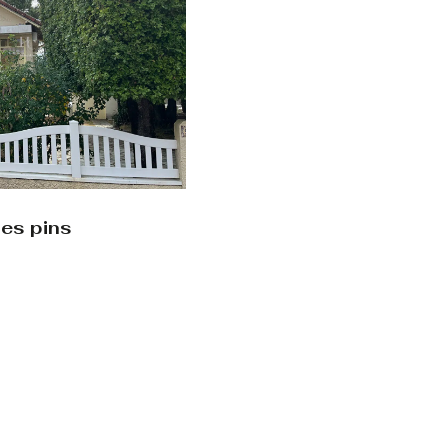
les pins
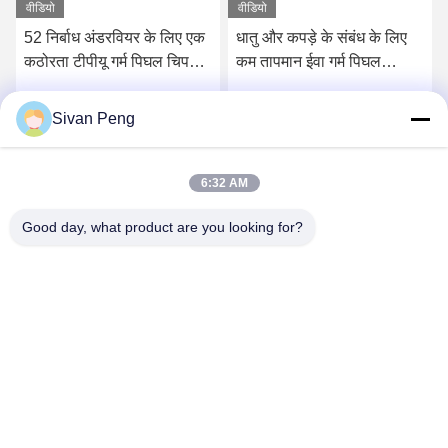
वीडियो
वीडियो
52 निर्बाध अंडरवियर के लिए एक
धातु और कपड़े के संबंध के लिए
कठोरता टीपीयू गर्म पिघल चिपकने
कम तापमान ईवा गर्म पिघल
वाली फिल्म किनारे
चिपकने वाली फिल्म
Sivan Peng
सर्वोत्तम मूल्य प्राप्त करें
सर्वोत्तम मूल्य प्राप्त करें
6:32 AM
Good day, what product are you looking for?
Shenzhen Tunsing Plastic Products Co., Ltd.
ts02@tunsing.com.cn
86-755-8996-0062
ट्यूनिंग औद्योगिक क्षेत्र, नंबर 28 ज़ियाटियन गांव, लॉन्ग्टियन स्ट्रीट,
पिंगशान जिला, शेन्ज़ेन शहर, ग्वांगडोंग प्रांत, चीन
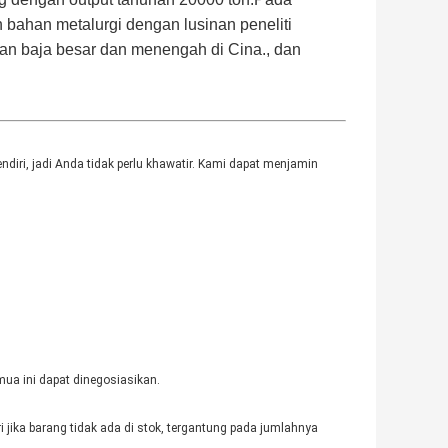
 bahan metalurgi dengan lusinan peneliti
dan baja besar dan menengah di Cina., dan
diri, jadi Anda tidak perlu khawatir. Kami dapat menjamin
ua ini dapat dinegosiasikan.
 jika barang tidak ada di stok, tergantung pada jumlahnya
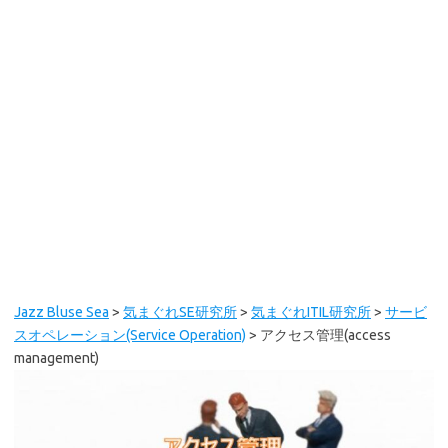
Jazz Bluse Sea
>
気まぐれSE研究所
>
気まぐれITIL研究所
>
サービ
スオペレーション(Service Operation)
>
アクセス管理(access
management)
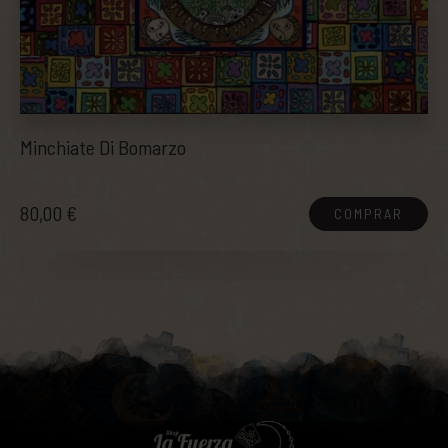
Minchiate Di Bomarzo
80,00 €
COMPRAR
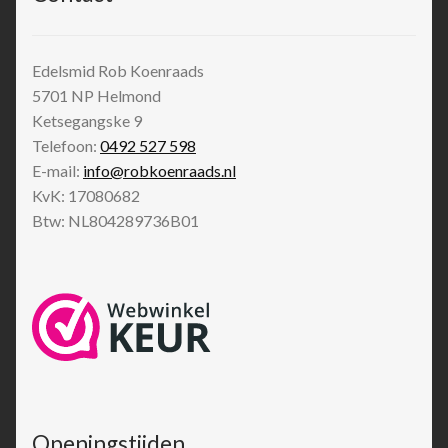
Edelsmid Rob Koenraads
5701 NP
Helmond
Ketsegangske 9
Telefoon:
0492 527 598
E-mail:
info@robkoenraads.nl
KvK: 17080682
Btw: NL804289736B01
Openingstijden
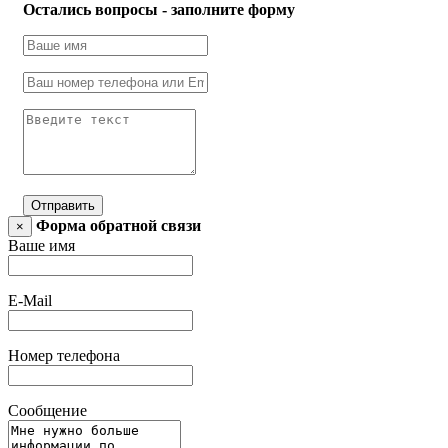
Остались вопросы - заполните форму
Отправить
Форма обратной связи
×
Ваше имя
E-Mail
Номер телефона
Сообщение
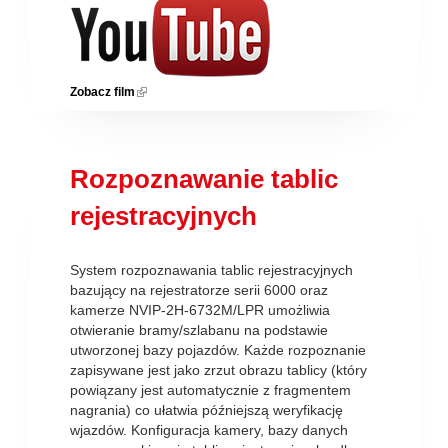
Zobacz film
(link is external)
Rozpoznawanie tablic
rejestracyjnych
System rozpoznawania tablic rejestracyjnych
bazujący na rejestratorze serii 6000 oraz
kamerze NVIP-2H-6732M/LPR umożliwia
otwieranie bramy/szlabanu na podstawie
utworzonej bazy pojazdów. Każde rozpoznanie
zapisywane jest jako zrzut obrazu tablicy (który
powiązany jest automatycznie z fragmentem
nagrania) co ułatwia późniejszą weryfikację
wjazdów. Konfiguracja kamery, bazy danych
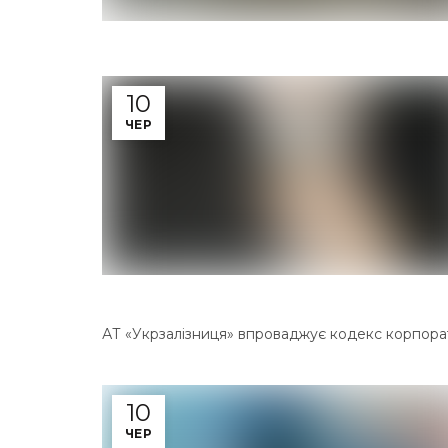
10
ЧЕР
АТ «Укрзалізниця» впроваджує кодекс корпорати
10
ЧЕР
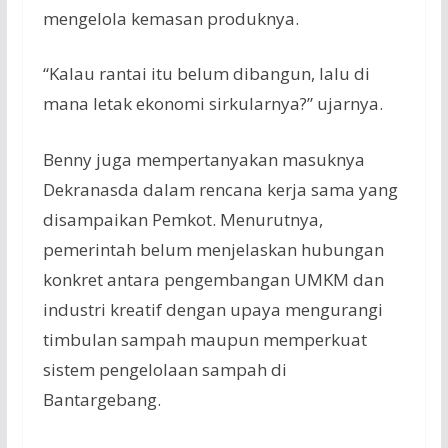
mengelola kemasan produknya.
“Kalau rantai itu belum dibangun, lalu di
mana letak ekonomi sirkularnya?” ujarnya.
Benny juga mempertanyakan masuknya
Dekranasda dalam rencana kerja sama yang
disampaikan Pemkot. Menurutnya,
pemerintah belum menjelaskan hubungan
konkret antara pengembangan UMKM dan
industri kreatif dengan upaya mengurangi
timbulan sampah maupun memperkuat
sistem pengelolaan sampah di
Bantargebang.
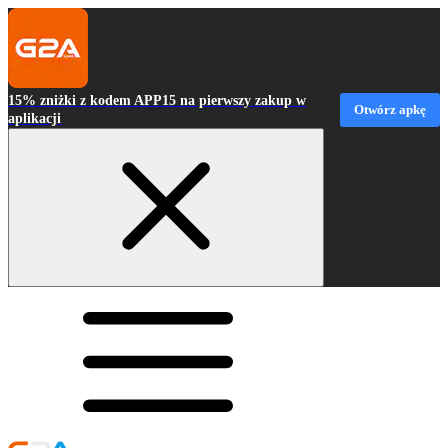
15% zniżki z kodem APP15 na pierwszy zakup w
Otwórz apkę
aplikacji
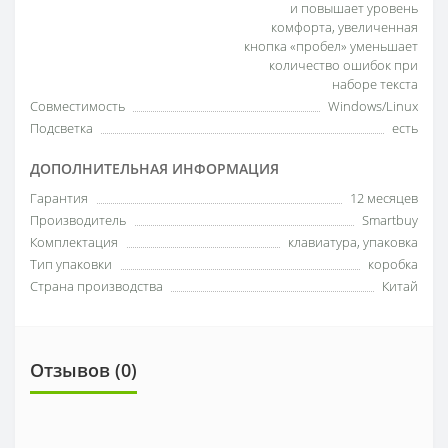
и повышает уровень
комфорта, увеличенная
кнопка «пробел» уменьшает
количество ошибок при
наборе текста
Совместимость
Windows/Linux
Подсветка
есть
ДОПОЛНИТЕЛЬНАЯ ИНФОРМАЦИЯ
Гарантия
12 месяцев
Производитель
Smartbuy
Комплектация
клавиатура, упаковка
Тип упаковки
коробка
Страна производства
Китай
Отзывов (0)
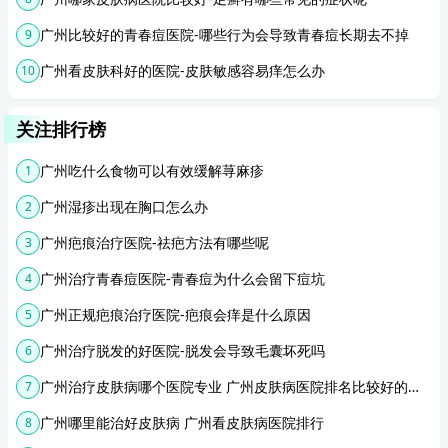
广州比较好的青春痘医院-哪些行为会导致青春痘长期去不掉
9
广州看皮肤科好的医院-皮肤敏感容易痒怎么办
10
关注排行榜
广州吃什么食物可以有效缓解荨麻疹
1
广州湿疹出现在胸口怎么办
2
广州疤痕治疗医院-祛疤方法有哪些呢
3
广州治疗青春痘医院-青春痘为什么会留下痘坑
4
广州正规疤痕治疗医院-疤痕会痒是什么原因
5
广州治疗脱发的好医院-脱发会导致毛囊坏死吗
6
广州治疗皮肤病哪个医院专业 广州皮肤病医院排名比较好的医院
7
广州哪里能治好皮肤病 广州看皮肤病医院排行
8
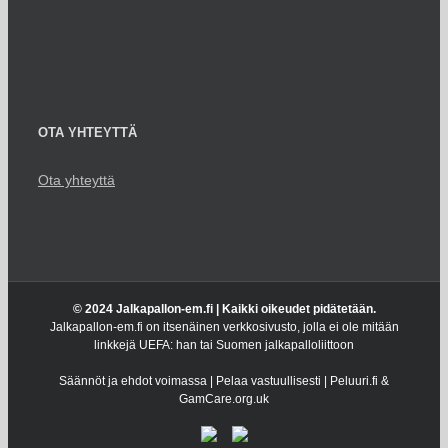
OTA YHTEYTTÄ
Ota yhteyttä
© 2024 Jalkapallon-em.fi | Kaikki oikeudet pidätetään.
Jalkapallon-em.fi on itsenäinen verkkosivusto, jolla ei ole mitään
linkkejä UEFA: han tai Suomen jalkapalloliittoon
Säännöt ja ehdot voimassa | Pelaa vastuullisesti | Peluuri.fi &
GamCare.org.uk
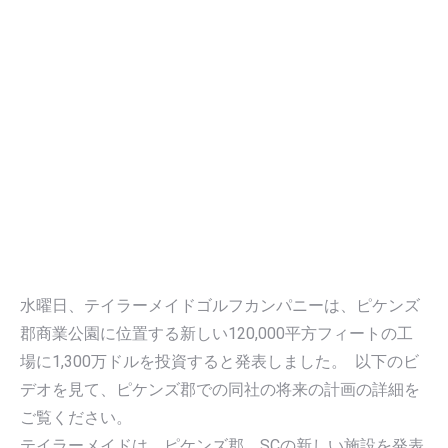
水曜日、テイラーメイドゴルフカンパニーは、ピケンズ
郡商業公園に位置する新しい120,000平方フィートの工
場に1,300万ドルを投資すると発表しました。 以下のビ
デオを見て、ピケンズ郡での同社の将来の計画の詳細を
ご覧ください。
テイラーメイドは、ピケンズ郡、SCの新しい施設を発表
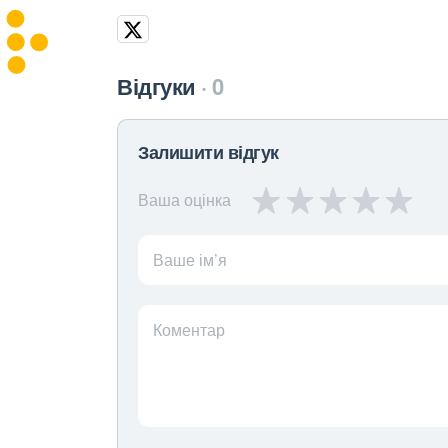
Відгуки
0
Залишити відгук
Ваша оцінка
Ваше ім’я
Коментар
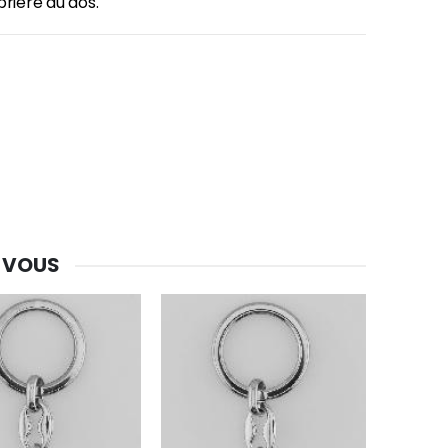
prière au dos.
-30%
Une bougie 150 gr et votre Prière déposées à Lourdes
€7.00
€10.00
-20%
Eau de Lourdes 1 Litre
€9.60
€12.00
 VOUS
-20%
Déposez votre Neuvaine à Lourdes
€9.60
€12.00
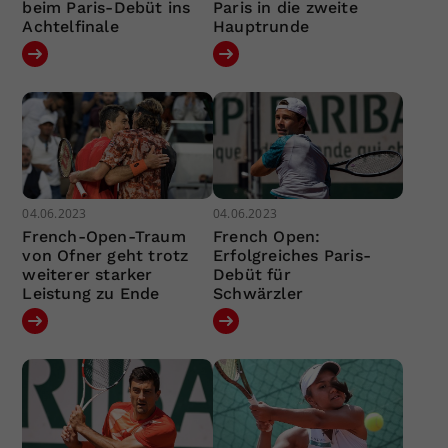
beim Paris-Debüt ins
Paris in die zweite
Achtelfinale
Hauptrunde
04.06.2023
04.06.2023
French-Open-Traum
French Open:
von Ofner geht trotz
Erfolgreiches Paris-
weiterer starker
Debüt für
Leistung zu Ende
Schwärzler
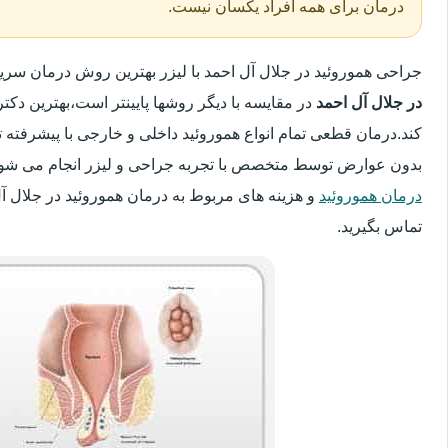
درمان برای همه افراد یکسان نیست.
جراحی هموروئید در جلال آل احمد با لیزر بهترین روش درمان سر
در جلال آل احمد
در مقایسه با دیگر روشها پایینتر است،بهترین دکتر
کند.درمان قطعی تمام انواع هموروئید داخلی و خارجی با پیشرفته ت
بدون عوارض توسط متخصص با تجربه جراحی و لیزر انجام می شود.
درمان هموروئید
و هزینه های مربوط به درمان هموروئید در جلال آ
تماس بگیرید.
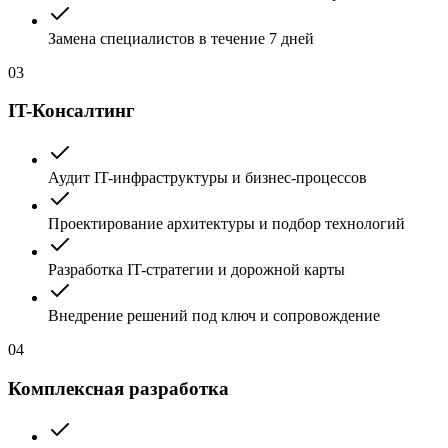
Замена специалистов в течение 7 дней
03
IT-Консалтинг
Аудит IT-инфраструктуры и бизнес-процессов
Проектирование архитектуры и подбор технологий
Разработка IT-стратегии и дорожной карты
Внедрение решений под ключ и сопровождение
04
Комплексная разработка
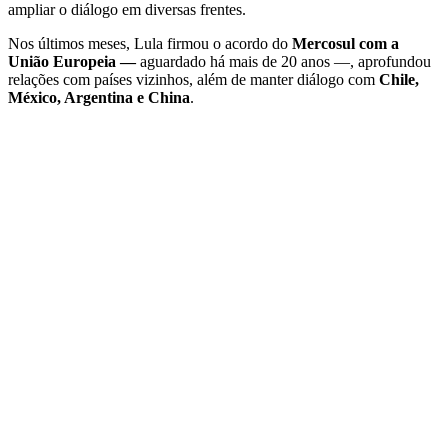
ampliar o diálogo em diversas frentes.
Nos últimos meses, Lula firmou o acordo do
Mercosul com a
União Europeia —
aguardado há mais de 20 anos —, aprofundou
relações com países vizinhos, além de manter diálogo com
Chile,
México, Argentina e China
.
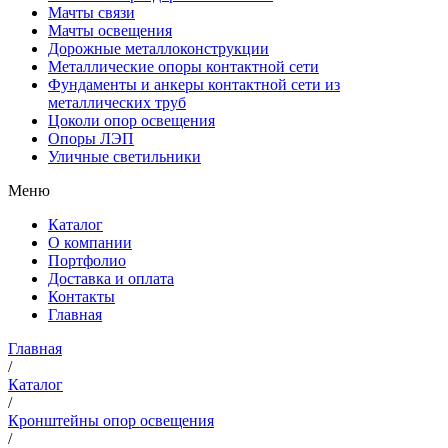
Мачты связи
Мачты освещения
Дорожные металлоконструкции
Металлические опоры контактной сети
Фундаменты и анкеры контактной сети из
металлических труб
Цоколи опор освещения
Опоры ЛЭП
Уличные светильники
Меню
Каталог
О компании
Портфолио
Доставка и оплата
Контакты
Главная
Главная
/
Каталог
/
Кронштейны опор освещения
/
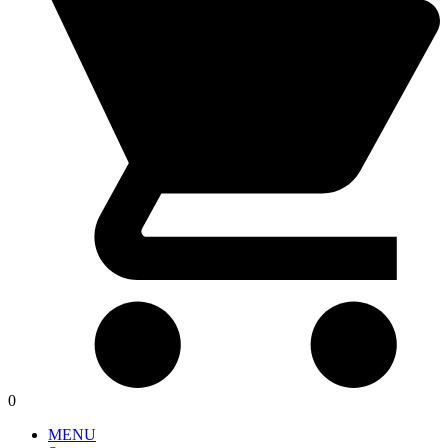
0
MENU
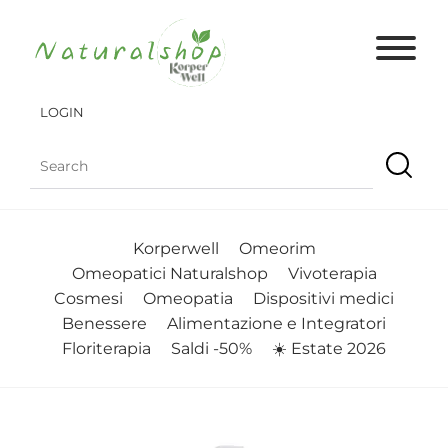
LOGIN
Korperwell
Omeorim
Omeopatici Naturalshop
Vivoterapia
Cosmesi
Omeopatia
Dispositivi medici
Benessere
Alimentazione e Integratori
Floriterapia
Saldi -50%
☀️ Estate 2026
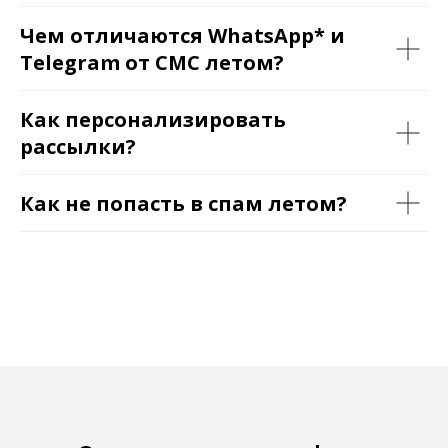
Чем отличаются WhatsApp* и
Telegram от СМС летом?
Как персонализировать
рассылки?
Как не попасть в спам летом?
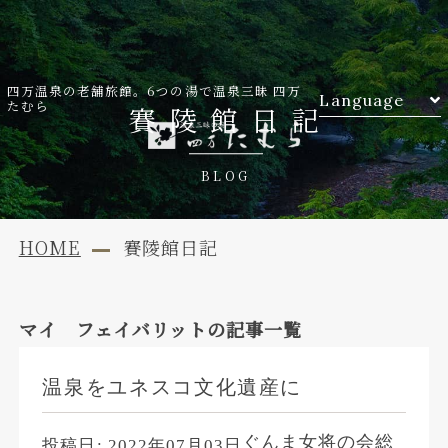
四万温泉の老舗旅館。6つの湯で温泉三昧 四万
Language
たむら
賽陵館日記
BLOG
HOME
賽陵館日記
マイ フェイバリット
の記事一覧
温泉をユネスコ文化遺産に
ぐんま女将の会総
投稿日:
2022年07月03日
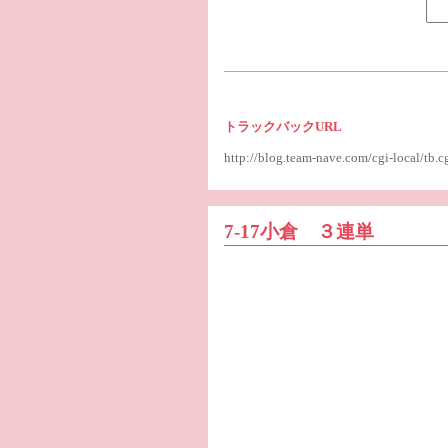
トラックバックURL
http://blog.team-nave.com/cgi-local/t
7-17小倉 ３連単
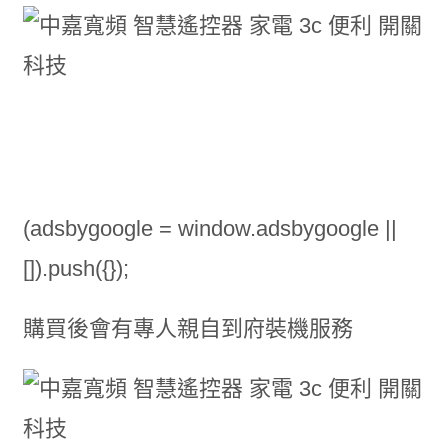
(adsbygoogle = window.adsbygoogle ||
[]).push({});
購買後會有專人親自到府裝機服務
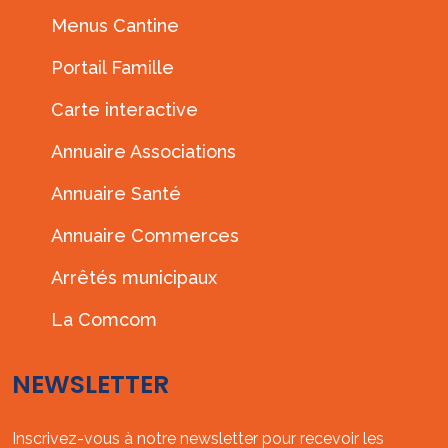
Menus Cantine
Portail Famille
Carte interactive
Annuaire Associations
Annuaire Santé
Annuaire Commerces
Arrêtés municipaux
La Comcom
NEWSLETTER
Inscrivez-vous à notre newsletter pour recevoir les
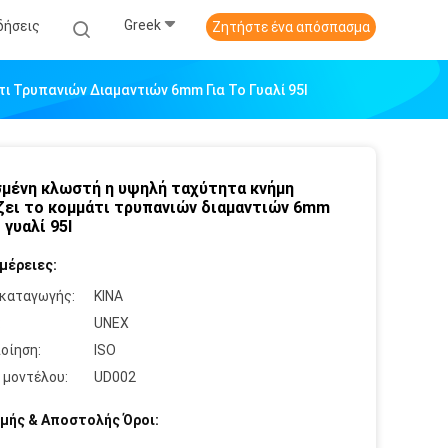
Greek
δήσεις
Ζητήστε ένα απόσπασμα
 Τρυπανιών Διαμαντιών 6mm Για Το Γυαλί 95l
μένη κλωστή η υψηλή ταχύτητα κνήμη
ζει το κομμάτι τρυπανιών διαμαντιών 6mm
 γυαλί 95l
μέρειες:
καταγωγής:
ΚΙΝΑ
:
UNEX
οίηση:
ISO
 μοντέλου:
UD002
μής & Αποστολής Όροι:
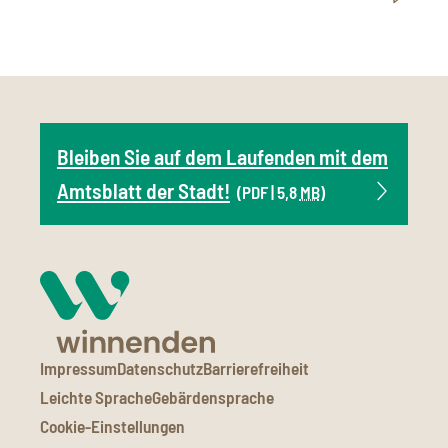
Bleiben Sie auf dem Laufenden mit dem
Amtsblatt der Stadt!
(PDF | 5,8
MB
)
Impressum
Datenschutz
Barrierefreiheit
Leichte Sprache
Gebärdensprache
Cookie-Einstellungen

__Activity__.
From the records above, return exactly the lines running from the one that contains "Annuaire Associations" down to the one that contains "μής & Αποστολής", both included, without any pictures.

__Task response__.
Annuaire Associations
Annuaire Santé
Annuaire Commerces
Arrêtés municipaux
La Comcom
NEWSLETTER
Inscrivez-vous à notre newsletter pour recevoir les
Greek
δήσεις
Ζητήστε ένα απόσπασμα
 Τρυπανιών Διαμαντιών 6mm Για Το Γυαλί 95l
μένη κλωστή η υψηλή ταχύτητα κνήμη
ζει το κομμάτι τρυπανιών διαμαντιών 6mm
 γυαλί 95l
μέρειες:
καταγωγής:
ΚΙΝΑ
:
UNEX
οίηση:
ISO
 μοντέλου:
UD002
μής & Αποστολής Όροι:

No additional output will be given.